Tokenization
Tokenzation defines how we break text strings (ie SMILES strings) down into subunits that are fed to the model. The standard process goes as follows:
- A tokenization process breaks a string down into tokens
- Tokens are mapped to integers
- The token integers are sent to the model
This brings up the problem of how best to tokenize smiles. The following methods are implemented out of the box:
Character Tokenization
Character Tokenization is when we break down SMILES by character. This is implemented with the tokenize_by_character
function.
tokenize_by_character('CC[NH]CC')
> > ['C', 'C', '[', 'N', 'H', ']', 'C', 'C']
This form of tokenization is quick and simple. One drawback of this approach is some characters might be overloaded. For example, Br
is tokenized to ['B', 'r']
, leading to the B
token meaning both boron (in the standard context) and Bromine (in the Br
context). In practice, this isn't much of an issue. Language models are particularly adept at learning co-location of tokens.
Character Tokenization with Replacement
Character tokenization with replacement is the same as character tokenization except we add a dictionary of multi-character tokens to be replaced with single-character tokens. This dictionary has the form {multi_character_token :single_character_token}
. Before tokenizing by character, all instances of multi_character_token
are replaced with single_character_token
. Character Tokenization with Replacement is implemented with the tokenize_with_replacements
function.
replacement_dict = {'Br' : 'R', 'Cl' : 'L'}
tokenize_with_replacements('[Cl]CC[Br]', replacement_dict)
> > ['[', 'L', ']', 'C', 'C', '[', 'R', ']']
Regex Tokenization
Regex tokenization uses a regex string to decompose SMILES. This is mainly used to keep bracketed terms (ie [O-]
) as single tokens. This method avoids character overloading by keeping all bracketed terms as individual tokens, but has issues with generating a large number of low frequency tokens. Regex tokenization is implemented with the regex_tokenize
function
SMILE_REGEX = """(\[[^\]]+]|Br?|Cl?|N|O|S|P|F|I|b|c|n|o|s|p|H|\(|\)|\.|=|#|-|\+|\\\\|\/|:|~|@|\?|>|\*|\$|\%[0-9]{2}|[0-9])"""regex_tokenize('CCC[Br]', re.compile(SMILE_REGEX))
>>['C', 'C', 'C', '[Br]']
These are regex patterns to decompose smiles into tokens
SMILE_REGEX
is based off this work. The pattern decomposes SMILES into individual characters, but keeps Cl
, Br
, and any term in brackets (ie [O-]
) intact.
MAPPING_REGEX
is a derivative of SMILE_REGEX
designed to work with the mapping framework used with the Block
class. MAPPING_REGEX
keeps Cl
, Br
, and any string of the form [{isotope}*:{map_num}]
intact
assert tokenize_by_character('CCC[Br]') == ['C', 'C', 'C', '[', 'B', 'r', ']']

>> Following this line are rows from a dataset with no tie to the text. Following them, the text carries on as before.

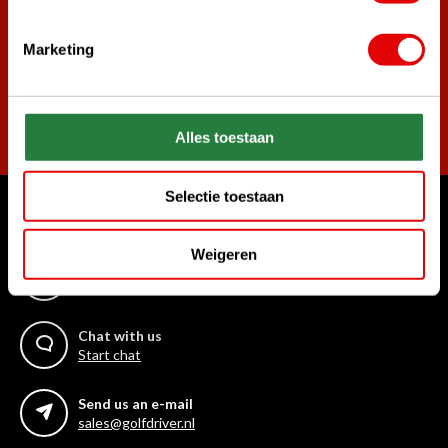
golf deals!
Marketing
Subscribe
Alles toestaan
Selectie toestaan
Can we help?
Weigeren
Call us for anything
+31 85 06 02 099
Chat with us
Start chat
Send us an e-mail
sales@golfdriver.nl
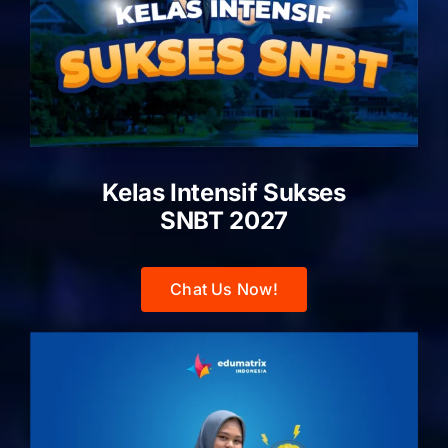
Kelas Intensif Sukses
SNBT 2027
Chat Us Now!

assert tokenize_with_replacements('CCC[Br]', HALOGEN_REPLACE) == ['C', 'C', 'C', '[', 'R', ']']
assert regex_tokenize('CCC[Br]', re.compile(SMILE_REGEX)) == ['C', 'C', 'C', '[Br]']
assert regex_tokenize('[1*:1]CCC[Br]', re.compile(MAPPING_REGEX)) == ['[1*:1]', 'C', 'C', 'C', '[', 'Br', ']']
Vocabulary
The Vocab
class handles tokenization. Vocab.tokenize
breaks strings down into tokens. Vocab.numericalize
maps tokens to integers. Vocab.reconstruct
converts integers back into strings.
Vocab
holds itos
, a list of tokens, and stoi
, a dictionary mapping tokens to integers. Vocab
automatically adds four special tokens ['bos', 'eos', 'pad', 'unk']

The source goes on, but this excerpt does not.